The EncryptionRules class serves as the core orchestrator for managing document encryption in the Marten document database system. Implemented as a singleton using a thread-safe double-check locking pattern, it maintains a dictionary of encryption rules mapped to specific document types.

The class allows developers to declaratively specify which properties of their document models should be encrypted using Lambda expressions through the AddEncryptionRule() method.

The TransformDocumentAsync method handles the heavy lifting of both encryption and decryption operations, working recursively through nested properties while maintaining immutability of the original documents. This design ensures that sensitive data is automatically encrypted before storage and decrypted upon retrieval, all while maintaining the flexibility to handle complex document structures and different encryption strategies.

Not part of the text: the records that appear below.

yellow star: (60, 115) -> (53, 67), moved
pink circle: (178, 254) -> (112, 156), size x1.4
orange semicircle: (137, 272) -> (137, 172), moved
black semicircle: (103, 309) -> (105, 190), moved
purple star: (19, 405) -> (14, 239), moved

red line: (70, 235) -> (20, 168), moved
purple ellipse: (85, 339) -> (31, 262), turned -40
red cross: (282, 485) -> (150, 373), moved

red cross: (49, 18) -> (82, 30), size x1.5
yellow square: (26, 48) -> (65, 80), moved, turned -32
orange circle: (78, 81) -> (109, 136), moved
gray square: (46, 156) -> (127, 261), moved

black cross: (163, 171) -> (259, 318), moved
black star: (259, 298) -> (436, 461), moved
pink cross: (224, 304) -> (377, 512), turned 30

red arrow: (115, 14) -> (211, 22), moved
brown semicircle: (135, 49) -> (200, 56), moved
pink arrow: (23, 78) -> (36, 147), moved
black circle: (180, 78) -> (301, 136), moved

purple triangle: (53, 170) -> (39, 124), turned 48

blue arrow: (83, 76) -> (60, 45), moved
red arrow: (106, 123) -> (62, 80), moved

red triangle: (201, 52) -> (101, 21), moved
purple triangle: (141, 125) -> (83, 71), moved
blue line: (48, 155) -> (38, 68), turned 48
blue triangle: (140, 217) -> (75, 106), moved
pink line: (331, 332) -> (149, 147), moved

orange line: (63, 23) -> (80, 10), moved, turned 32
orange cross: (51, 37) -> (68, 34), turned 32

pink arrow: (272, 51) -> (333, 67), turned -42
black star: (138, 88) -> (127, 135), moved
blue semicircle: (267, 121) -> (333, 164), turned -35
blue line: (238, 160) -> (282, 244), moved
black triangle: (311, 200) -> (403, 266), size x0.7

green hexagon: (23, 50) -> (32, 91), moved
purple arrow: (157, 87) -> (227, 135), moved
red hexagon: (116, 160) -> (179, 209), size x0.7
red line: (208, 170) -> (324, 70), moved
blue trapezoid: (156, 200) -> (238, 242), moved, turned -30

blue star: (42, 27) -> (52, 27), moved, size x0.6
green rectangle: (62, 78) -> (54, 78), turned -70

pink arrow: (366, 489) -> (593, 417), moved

What makes this implementation particularly powerful is its support for per-document encryption keys through the IHasEncryptionKey interface, allowing different documents to use different encryption keys. In the case of AES encryption, we are only using a standard key defined at the service level so all documents use the same key for encryption. So any document level encryption key are completely ignored. When we look at HashiCorp Vault based encryption as a follow on blog post, we will dive deeper into document level encryption keys and the role of IHasEncryptionKey interface.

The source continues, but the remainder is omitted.